No. I was banned from Instagram. Good luck! Hope it works for you :p

[โ€“] AnonTwo@kbin.social 7 points 1 year ago* (last edited 1 year ago)

I mean, just mark as spam?

It hurts them more if a bunch of people mark them as spam and it becomes a trend doesn't it? Just seems like a design issue on their part.

I always figured that companies generally wanted to avoid that.

[โ€“] Extrasvhx9he@lemmy.today 7 points 1 year ago* (last edited 1 year ago) (1 children)

If its just to verify does that mean they already have the information on record, like their picture? If not whats stopping someone from using someone elses picture and photo editing in the requirements?

[โ€“] rambos@lemm.ee 2 points 1 year ago

They dont have a picture, but they have some information, probably a minimum that was required to create account. I dont remember exactly, it was long time ago. Photo editing requires skill and time. Maybe I can ask AI ๐Ÿ˜‚

[โ€“] glacier@lemmy.blahaj.zone 6 points 1 year ago (1 children)

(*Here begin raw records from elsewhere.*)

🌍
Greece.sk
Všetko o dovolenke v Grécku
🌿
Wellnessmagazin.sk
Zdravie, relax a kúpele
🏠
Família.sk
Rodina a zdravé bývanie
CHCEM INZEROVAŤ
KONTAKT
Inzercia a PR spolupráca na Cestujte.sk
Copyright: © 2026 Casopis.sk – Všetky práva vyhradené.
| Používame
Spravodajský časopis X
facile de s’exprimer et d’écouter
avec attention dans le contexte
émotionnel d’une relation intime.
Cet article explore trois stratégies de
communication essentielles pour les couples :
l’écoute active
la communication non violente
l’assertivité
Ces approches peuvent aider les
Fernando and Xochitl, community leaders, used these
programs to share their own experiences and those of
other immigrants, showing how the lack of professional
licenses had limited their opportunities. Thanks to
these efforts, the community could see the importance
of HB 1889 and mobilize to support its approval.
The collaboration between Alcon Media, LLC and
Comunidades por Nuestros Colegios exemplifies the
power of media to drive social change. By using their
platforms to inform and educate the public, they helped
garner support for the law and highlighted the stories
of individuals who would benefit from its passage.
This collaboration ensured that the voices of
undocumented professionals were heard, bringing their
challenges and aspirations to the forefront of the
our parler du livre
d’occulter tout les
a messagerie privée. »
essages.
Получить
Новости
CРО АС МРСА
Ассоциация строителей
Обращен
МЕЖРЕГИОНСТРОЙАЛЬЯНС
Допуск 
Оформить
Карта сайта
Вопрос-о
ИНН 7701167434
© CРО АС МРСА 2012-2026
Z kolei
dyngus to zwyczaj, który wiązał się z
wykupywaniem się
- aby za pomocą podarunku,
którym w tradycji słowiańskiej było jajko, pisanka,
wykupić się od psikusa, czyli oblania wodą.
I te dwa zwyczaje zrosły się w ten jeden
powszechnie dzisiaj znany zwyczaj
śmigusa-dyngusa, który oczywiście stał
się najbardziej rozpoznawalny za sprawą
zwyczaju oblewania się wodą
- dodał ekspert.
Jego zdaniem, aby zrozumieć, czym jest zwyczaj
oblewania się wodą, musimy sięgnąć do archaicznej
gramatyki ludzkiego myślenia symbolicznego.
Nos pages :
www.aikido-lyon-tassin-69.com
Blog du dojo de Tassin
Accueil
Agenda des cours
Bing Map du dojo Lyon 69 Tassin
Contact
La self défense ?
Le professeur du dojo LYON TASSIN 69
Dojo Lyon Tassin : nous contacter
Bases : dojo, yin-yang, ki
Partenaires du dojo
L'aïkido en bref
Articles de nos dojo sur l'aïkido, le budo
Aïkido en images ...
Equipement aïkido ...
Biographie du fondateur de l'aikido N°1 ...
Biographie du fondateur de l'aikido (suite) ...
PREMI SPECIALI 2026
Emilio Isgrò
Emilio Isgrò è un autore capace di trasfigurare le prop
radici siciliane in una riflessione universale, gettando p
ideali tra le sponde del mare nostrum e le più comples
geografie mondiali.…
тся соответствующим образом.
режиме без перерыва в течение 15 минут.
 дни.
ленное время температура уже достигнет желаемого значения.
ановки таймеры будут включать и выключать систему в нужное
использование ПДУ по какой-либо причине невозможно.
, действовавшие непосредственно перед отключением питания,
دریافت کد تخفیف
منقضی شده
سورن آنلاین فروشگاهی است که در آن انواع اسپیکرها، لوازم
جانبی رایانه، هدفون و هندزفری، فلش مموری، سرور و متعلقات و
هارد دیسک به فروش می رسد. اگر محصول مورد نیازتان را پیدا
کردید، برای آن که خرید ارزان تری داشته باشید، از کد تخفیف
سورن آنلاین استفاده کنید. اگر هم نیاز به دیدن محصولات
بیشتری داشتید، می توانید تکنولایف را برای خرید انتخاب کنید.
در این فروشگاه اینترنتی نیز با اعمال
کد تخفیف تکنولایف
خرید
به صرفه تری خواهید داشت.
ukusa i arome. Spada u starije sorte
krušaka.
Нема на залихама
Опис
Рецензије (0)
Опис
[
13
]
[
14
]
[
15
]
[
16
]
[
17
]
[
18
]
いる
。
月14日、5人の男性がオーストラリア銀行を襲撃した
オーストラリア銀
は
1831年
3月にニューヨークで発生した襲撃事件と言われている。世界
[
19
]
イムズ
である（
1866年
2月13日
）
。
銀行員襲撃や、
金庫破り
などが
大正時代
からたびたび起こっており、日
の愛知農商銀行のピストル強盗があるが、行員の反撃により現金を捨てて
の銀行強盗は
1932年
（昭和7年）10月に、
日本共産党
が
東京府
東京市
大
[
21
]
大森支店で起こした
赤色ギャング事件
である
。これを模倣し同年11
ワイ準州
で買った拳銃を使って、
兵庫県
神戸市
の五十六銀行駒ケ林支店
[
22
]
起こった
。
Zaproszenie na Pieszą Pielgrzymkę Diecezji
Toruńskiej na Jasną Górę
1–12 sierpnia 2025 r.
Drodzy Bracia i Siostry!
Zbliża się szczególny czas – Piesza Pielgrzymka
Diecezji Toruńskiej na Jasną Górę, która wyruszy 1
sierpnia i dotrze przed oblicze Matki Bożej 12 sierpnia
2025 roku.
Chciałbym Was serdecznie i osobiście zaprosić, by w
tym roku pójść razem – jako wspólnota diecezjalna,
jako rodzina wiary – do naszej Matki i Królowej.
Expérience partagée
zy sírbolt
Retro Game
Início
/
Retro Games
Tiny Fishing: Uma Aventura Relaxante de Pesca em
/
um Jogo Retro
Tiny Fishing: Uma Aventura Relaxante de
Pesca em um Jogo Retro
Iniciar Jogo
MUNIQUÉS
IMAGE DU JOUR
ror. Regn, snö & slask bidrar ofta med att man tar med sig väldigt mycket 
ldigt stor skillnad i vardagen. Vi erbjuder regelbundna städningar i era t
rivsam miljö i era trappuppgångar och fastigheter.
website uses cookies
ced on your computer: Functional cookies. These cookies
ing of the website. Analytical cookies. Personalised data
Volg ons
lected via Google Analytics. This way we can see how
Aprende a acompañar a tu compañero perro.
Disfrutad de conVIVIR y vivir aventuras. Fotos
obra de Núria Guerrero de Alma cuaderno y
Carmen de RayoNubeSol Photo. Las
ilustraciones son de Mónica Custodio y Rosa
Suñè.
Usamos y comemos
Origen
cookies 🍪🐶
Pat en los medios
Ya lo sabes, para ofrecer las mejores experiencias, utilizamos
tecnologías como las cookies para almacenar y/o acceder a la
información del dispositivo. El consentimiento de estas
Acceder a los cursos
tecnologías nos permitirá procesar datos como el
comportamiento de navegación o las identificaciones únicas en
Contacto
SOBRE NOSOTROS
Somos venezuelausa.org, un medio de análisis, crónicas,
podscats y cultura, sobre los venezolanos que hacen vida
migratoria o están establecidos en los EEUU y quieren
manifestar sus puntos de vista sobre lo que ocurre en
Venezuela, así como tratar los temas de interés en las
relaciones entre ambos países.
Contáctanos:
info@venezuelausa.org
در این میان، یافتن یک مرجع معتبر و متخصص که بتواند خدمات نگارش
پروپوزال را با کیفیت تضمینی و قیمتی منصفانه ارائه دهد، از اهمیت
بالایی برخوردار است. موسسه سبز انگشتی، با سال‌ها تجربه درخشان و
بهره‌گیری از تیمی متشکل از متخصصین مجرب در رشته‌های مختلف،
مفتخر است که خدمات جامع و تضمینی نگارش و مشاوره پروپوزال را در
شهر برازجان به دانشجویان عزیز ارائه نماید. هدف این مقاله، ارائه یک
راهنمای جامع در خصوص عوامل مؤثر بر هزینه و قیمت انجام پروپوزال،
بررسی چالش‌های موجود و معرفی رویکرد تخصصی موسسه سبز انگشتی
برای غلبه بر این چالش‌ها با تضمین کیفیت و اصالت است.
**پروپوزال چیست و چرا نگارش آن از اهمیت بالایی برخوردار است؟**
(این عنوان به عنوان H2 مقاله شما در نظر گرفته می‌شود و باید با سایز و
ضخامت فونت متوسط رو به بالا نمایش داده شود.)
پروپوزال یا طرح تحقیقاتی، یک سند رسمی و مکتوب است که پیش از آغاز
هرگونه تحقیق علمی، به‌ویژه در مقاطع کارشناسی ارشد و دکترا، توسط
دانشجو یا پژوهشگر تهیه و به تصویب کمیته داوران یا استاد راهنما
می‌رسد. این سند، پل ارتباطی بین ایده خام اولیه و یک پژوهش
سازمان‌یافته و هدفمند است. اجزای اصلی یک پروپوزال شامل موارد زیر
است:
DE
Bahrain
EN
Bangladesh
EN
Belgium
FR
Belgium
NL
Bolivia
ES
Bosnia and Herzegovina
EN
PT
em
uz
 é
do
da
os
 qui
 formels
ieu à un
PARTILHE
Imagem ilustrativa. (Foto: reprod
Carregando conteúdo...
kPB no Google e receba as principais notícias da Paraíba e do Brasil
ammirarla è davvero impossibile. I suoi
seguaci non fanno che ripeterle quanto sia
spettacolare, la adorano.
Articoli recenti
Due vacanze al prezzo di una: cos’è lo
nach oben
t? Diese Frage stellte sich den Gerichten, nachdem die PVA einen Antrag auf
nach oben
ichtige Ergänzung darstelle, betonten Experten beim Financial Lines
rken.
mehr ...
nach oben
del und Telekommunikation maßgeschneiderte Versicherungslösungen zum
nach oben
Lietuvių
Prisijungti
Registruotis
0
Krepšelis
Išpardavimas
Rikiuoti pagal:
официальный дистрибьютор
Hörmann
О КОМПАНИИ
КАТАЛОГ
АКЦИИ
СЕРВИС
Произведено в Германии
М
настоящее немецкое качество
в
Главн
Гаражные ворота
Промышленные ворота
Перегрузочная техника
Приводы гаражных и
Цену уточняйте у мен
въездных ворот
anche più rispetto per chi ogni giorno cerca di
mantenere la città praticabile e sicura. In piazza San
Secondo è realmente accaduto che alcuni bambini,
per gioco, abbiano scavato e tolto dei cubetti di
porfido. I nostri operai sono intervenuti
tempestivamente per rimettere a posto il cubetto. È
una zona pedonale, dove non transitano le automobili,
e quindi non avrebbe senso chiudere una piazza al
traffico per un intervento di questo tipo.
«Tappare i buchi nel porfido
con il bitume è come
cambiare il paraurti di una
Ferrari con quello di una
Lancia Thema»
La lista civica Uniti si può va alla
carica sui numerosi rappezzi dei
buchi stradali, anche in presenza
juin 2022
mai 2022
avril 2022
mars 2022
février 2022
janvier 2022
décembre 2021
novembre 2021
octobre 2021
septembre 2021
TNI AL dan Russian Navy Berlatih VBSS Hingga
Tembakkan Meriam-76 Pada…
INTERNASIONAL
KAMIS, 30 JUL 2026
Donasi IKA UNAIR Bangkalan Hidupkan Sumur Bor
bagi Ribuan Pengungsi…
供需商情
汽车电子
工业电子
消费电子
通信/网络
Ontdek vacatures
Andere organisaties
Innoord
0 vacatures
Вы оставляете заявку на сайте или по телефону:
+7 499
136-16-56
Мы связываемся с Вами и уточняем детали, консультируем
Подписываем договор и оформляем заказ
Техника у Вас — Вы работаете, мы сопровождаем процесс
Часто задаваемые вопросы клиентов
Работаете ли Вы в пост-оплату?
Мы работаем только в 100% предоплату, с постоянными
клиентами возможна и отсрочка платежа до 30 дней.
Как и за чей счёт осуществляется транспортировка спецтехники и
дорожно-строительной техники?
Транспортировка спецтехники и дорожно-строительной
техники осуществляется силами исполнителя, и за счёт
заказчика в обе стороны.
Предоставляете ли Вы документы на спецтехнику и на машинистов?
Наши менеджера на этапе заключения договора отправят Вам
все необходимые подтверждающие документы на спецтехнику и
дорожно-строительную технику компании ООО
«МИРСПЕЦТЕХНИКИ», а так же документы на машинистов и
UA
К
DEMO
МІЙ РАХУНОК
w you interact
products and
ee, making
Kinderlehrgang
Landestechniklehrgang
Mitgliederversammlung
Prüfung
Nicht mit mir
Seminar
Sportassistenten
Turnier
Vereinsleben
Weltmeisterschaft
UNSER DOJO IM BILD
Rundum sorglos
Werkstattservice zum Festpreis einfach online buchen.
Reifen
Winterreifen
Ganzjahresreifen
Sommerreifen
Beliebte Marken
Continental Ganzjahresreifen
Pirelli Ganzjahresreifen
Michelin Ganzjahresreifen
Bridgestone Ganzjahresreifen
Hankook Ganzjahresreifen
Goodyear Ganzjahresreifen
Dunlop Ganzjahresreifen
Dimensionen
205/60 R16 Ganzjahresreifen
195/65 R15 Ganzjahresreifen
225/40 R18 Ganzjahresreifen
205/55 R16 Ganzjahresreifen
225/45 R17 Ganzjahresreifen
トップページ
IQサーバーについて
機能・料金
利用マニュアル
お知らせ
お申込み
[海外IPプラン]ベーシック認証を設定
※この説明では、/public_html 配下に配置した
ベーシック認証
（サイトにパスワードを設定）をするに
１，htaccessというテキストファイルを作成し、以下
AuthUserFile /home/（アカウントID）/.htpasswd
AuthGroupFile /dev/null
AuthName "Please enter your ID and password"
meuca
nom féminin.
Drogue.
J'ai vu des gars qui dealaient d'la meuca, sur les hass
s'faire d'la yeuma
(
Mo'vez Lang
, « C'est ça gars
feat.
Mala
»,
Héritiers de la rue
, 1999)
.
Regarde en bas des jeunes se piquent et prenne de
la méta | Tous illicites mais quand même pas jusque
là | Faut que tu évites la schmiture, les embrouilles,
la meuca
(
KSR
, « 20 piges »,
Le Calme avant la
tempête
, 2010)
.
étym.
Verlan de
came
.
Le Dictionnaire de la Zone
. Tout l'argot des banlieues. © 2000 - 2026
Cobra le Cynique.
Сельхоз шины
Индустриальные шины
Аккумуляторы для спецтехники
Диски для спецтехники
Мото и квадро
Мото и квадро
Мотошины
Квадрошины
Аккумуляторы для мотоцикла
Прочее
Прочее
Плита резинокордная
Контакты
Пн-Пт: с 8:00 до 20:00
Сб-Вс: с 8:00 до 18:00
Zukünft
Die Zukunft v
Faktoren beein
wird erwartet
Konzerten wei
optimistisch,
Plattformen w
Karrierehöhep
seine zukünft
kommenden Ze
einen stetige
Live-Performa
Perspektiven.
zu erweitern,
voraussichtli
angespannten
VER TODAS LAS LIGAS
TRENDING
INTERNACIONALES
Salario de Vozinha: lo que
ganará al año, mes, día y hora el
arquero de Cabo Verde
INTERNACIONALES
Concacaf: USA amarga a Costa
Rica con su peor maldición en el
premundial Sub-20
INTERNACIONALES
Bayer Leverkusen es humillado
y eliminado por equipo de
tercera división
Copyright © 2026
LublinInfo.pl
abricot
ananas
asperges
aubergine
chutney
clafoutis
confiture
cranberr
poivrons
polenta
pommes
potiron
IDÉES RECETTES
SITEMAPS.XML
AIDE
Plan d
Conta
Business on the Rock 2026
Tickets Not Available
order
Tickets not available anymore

You could block them and the emails will be sent to your spam folder.

[โ€“] rambos@lemm.ee 1 points 1 year ago* (last edited 1 year ago)

It is in spam all the time, I just found some non-spam e-mails there. Trying to clean the folder a bit now

[โ€“] Vexz@kbin.social 4 points 1 year ago (1 children)

If it's just the newsletters that bug you then just use a filter that automatically deletes them.
I do this on my email account I use for websites I don't trust too much and will probably sell the email address for advertising purposes. Sometimes they then subscribe me to their newsletter and the unsubscribe button in the newsletter is often fake. So I use filters that delete them immediately.

[โ€“] rambos@lemm.ee 2 points 1 year ago

Thx, thats what will happen unless I unsubscribe somehow

[โ€“] olorin99@artemis.camp 4 points 1 year ago (1 children)

What happens if you just send the example selfie instead of your own? Do they actually check it?

[โ€“] rambos@lemm.ee 2 points 1 year ago

I might try that, but doesnt look promising

[โ€“] vox@sopuli.xyz 3 points 1 year ago* (last edited 1 year ago) (1 children)

well at least they provide this as an option. usually if you lose your 2fa, hardware keys (such as android phones) AND recovery codes, your account is gone. period.
there's literally no other way to confirm your identity without something like id or a credit card if your credentials are gone.

[โ€“] ReversalHatchery 3 points 1 year ago (1 children)

Email is a perfectly fine second factor for recovery, at least when it was unchanged for so many years

[โ€“] kevincox@lemmy.ml 6 points 1 year ago

That is your opinion. Personally if I have a password + 2FA configured for an account I don't want anyone without access to those two things getting in. Ideally this would be configurable per-account, this way people who are fine trusting their email can do that and those who aren't can not allow that.

But it is a question of security versus access. Some people would rather lose access to an account than give someone else access.

[โ€“] Schlemmy@lemmy.ml 2 points 1 year ago

Are they considered a bank? Because a be'abnk had to verify your identity and for that they can use a copy of your id.